### PROMPT
Make an exact copy of the records, dropping all pictures.

### RAW DATA
BEGIN

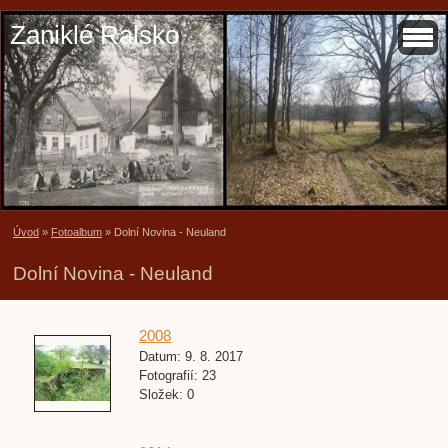
Zaniklé Ralsko
Úvod
»
Fotoalbum
»
Dolní Novina - Neuland
Dolní Novina - Neuland
2008
Datum:
9. 8. 2017
Fotografií:
23
Složek:
0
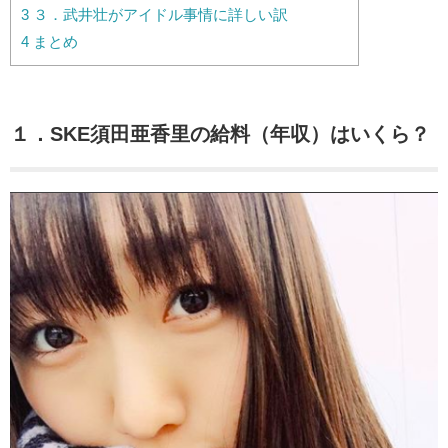
3
３．武井壮がアイドル事情に詳しい訳
4
まとめ
１．SKE須田亜香里の給料（年収）はいくら？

END

### RESPONSE BELOW
Zaniklé Ralsko
Úvod
»
Fotoalbum
»
Dolní Novina - Neuland
Dolní Novina - Neuland
2008
Datum:
9. 8. 2017
Fotografií:
23
Složek:
0
3
３．武井壮がアイドル事情に詳しい訳
4
まとめ
１．SKE須田亜香里の給料（年収）はいくら？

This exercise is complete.